L’histoire de Vivre Ensemble est simple… quoi que. Déborah, divorcée, un enfant, est recasée depuis peu avec un homme séparé, un enfant, et elle s’interroge sur le vivre-ensemble. Une question légitime à la base, mais peut-être davantage encore pour Déborah qui cumule les clichés situations insolites. Voyez plutôt.

  • D’origine juive revendiquée, elle a été mariée 15 ans à un musulman avec qui elle a eu un fils, Léo (qu’ils ont failli s’appeler Oslo… oui, oui, en hommage aux accords de 1993). Pas facile.
  • Elle s’est retrouvée dans les attentats du 11 septembre 2001 à New York, du 13 novembre 2015 à Paris et a frôlé ceux de Nice le soir du 14 juillet 2016. Pas de chance.
  •  Son nouveau mec, juif, est avocat et bénévole dans la jungle de Calais auprès des migrants alors qu’il habite à Paris. Pas marrant.
  • Quand elle décide d’emménager avec lui parce qu’il faut vivre (leçon tirée des attentats de Paris), elle découvre que le fils de son amant, Salomon, est un enfant « différent » à tendance psychopathe. Décidément.

Il y aussi la mère de Salomon qui est hystérique, des phoques qui baisent sur la plage de Calais, une femme rabbin progressiste, une petite Beagle qui va mal finir. C’est dingue tout ce que certaines personnes vivent.

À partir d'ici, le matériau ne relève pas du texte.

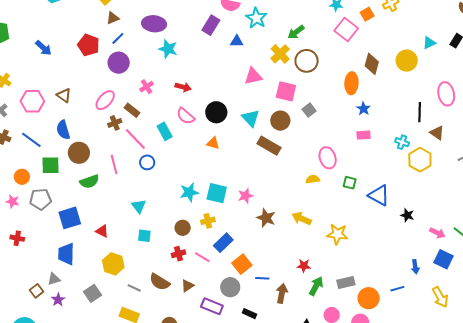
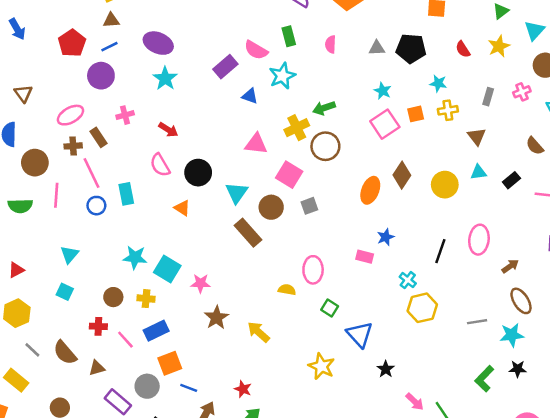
blue star: (363, 109) -> (386, 237), moved
cyan rectangle: (165, 131) -> (126, 194), moved
brown triangle: (437, 133) -> (477, 136), moved
brown circle: (79, 153) -> (35, 163), moved
red triangle: (102, 231) -> (16, 270), turned 48
yellow star: (337, 234) -> (321, 366), moved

Sur le plan littéraire, bon bah ça se lit (très vite). L’adjectif « abyssal » est quand même cité deux fois dans les cinq premières pages et l’auteure semble avoir une prédilection pour les expressions toutes faites sans poésie (je ne les ai pas notées, j’aurais dû, je sais).

Sur le plan du récit, personnellement, je me suis (très vite) ennuyée. Outre la lourdeur des clichés situations, la narratrice a toujours le beau rôle et c’est relou. Son ex-mari est trop sain et cool et ouvert. Son fils est solaire et sympa. Le match est inégal : en face, le nouveau mec est un peu perdu professionnellement, il a un frère mort d’une overdose qui – évidemment – s’appelait Salomon et, on l’a dit, une ex tarée et un fils qui souffre d’une forme d’autisme. Le vivre-ensemble en prend un coup, forcément. Dernier point, quand on sait que c’est une autofiction assumée, tout ça met un peu mal à l’aise aussi. Certes, les cohabitations réussies ne sont pas légion, mais les vertus de l’autocritique et de l’imagination non plus, on dirait.

Puisqu’on vous dit qu’il n’y a aucun rapport !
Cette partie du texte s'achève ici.